If FMPA has transmission facilities that will operate as part of the integrated transmission system, a credit would be reasonable. Indeed, this is in line with Florida Power's position that it is redefining the native load served by the Florida Power transmission system to include all of FMPA's resources and loads. If FMPA owns grid facilities that are now used to integrate the same resources and loads, those facilities are part of the integrated transmission system, and Florida Power must include an appropriate credit for any such grid facilities when it submits its compliance filing in this case.

Id. at 61,482 n. 76.

In 1996, acting on several requests for rehearing, FERC rejected FMPA's argument that Florida Power had improperly refused to grant FMPA pricing credits, holding that none of FMPA's facilities was integrated into Florida Power's network. Fla. Mun. Power Agency v. Fla. Power & Light, 74 F.E.R.C. ¶ 61,006, 1996 WL 12316 (1996) ("FMPA II"). At the same time, FERC recognized the comparability principle that later found its way into Order No. 888: "Just as FMPA cannot obtain credit for facilities not used by Florida Power to provide service, so Florida Power cannot charge FMPA for facilities not used to provide transmission service." Id. at 61,010 n. 48.

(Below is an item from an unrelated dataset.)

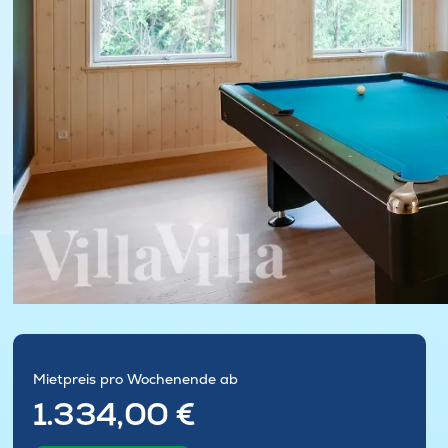
Mietpreis pro Wochenende ab
1.334,00 €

In FMPA II, FERC rejected FMPA's request to supplement the record to include evidence relating to a facility FMPA operates in Lake Worth, Florida, as well as evidence relating to the "Rate Case." Id. at 61,007. The latter refers to a separately docketed FERC proceeding that began in 1993 when Florida Power filed a proposed tariff adjustment that would have affected the prices it charged transmission users, including FMPA. Fla. Power & Light Co., 64 F.E.R.C. ¶ 61,361, 1993 WL 376862 (1993). Although Florida Power and FMPA reached a settlement, that settlement did not resolve FMPA's claim that Florida Power's rate base should be adjusted to exclude facilities that are not "integrated" with the rest of Florida Power's transmission system. Fla. Power & Light Co., 92 F.E.R.C. ¶ 61,241, 2000 WL 1342510 (2000). This issue, referred to as a "reserved issue," remains pending before the Commission. Respondent's Br. at 10. In FMPA II, therefore, FERC denied FMPA's request that "if the Commission rejects the proposed credits for FMPA facilities, Florida Power be directed to exclude from its transmission rates the cost of transmission facilities that FMPA believes are not part of the integrated grid...." FMPA II, 74 F.E.R.C. at 61,010 n. 48. "This issue," the Commission explained, "is among the rate issues being litigated...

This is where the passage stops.